Do zdarzenia doszło rano (18 kwietnia). Policjantka z janowskiej komendy zmierzając do pracy zauważyła małego chłopca, jednak wokół nie było widać żadnych opiekunów. Obawiając się o życie i zdrowie malucha, funkcjonariuszka zabrała go na komisariat. Tam zajęli się nim policjanci. Od razu wzięli się także za ustalanie tożsamości chłopca i jego rodziców.
– Nie minęło dużo czasu, kiedy do dyżurnego przybiegła zdenerwowana kobieta, która szukała swojego synka. Z jej relacji wynikało, że kiedy spała w mieszkaniu, 3-letni syn otworzył sobie drzwi i wyszedł na zewnątrz za psem. Kiedy zorientowała się, że malca nie ma w domu, natychmiast wybiegła go szukać – informuje asp. szt. Faustyna Łazur z janowskiej komendy.

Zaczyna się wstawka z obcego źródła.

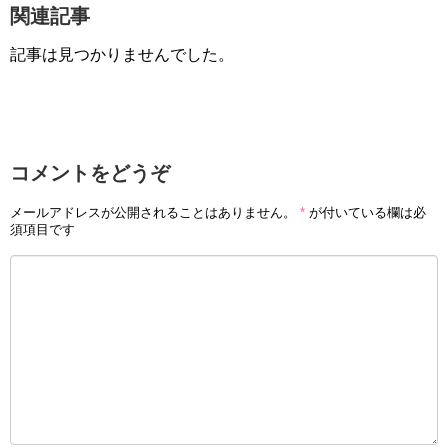
関連記事
記事は見つかりませんでした。
コメントをどうぞ
メールアドレスが公開されることはありません。
*
が付いている欄は必
須項目です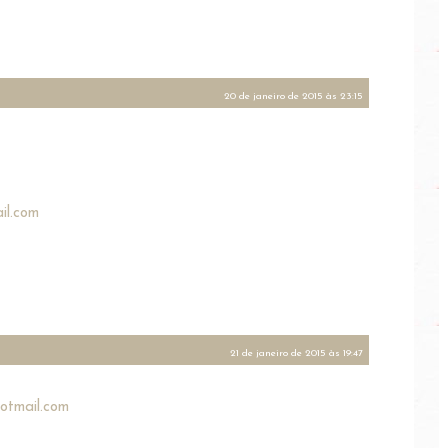
20 de janeiro de 2015 às 23:15
il.com
21 de janeiro de 2015 às 19:47
otmail.com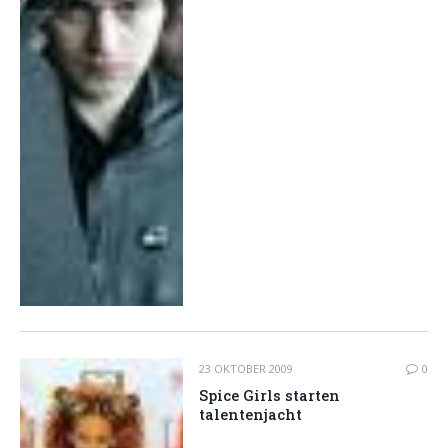
23 OKTOBER 2009
0
Spice Girls starten
talentenjacht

Trzylatek cały i zdrowy trafił pod opiekę mamy. W tym przypadku historia zakończyła się szczęśliwie, jednak policja apeluje do rodziców, by bardziej uważali na swoje pociechy.
– Należy właściwie zabezpieczać drzwi czy okna, aby dziecko nie mogło samodzielnie wyjść. Samo narażone jest na różne niebezpieczeństwa. Nie trudno w takich sytuacjach o tragedię. Ponadto, jeśli jesteśmy świadkami zdarzenia i widzimy, że dziecko znajduje się bez należytej opieki, spróbujmy nawiązać kontakt z rodzicami lub poinformujmy o takiej sytuacji odpowiednie służby, dzwoniąc na numer alarmowy 112 – przypomina Łazur.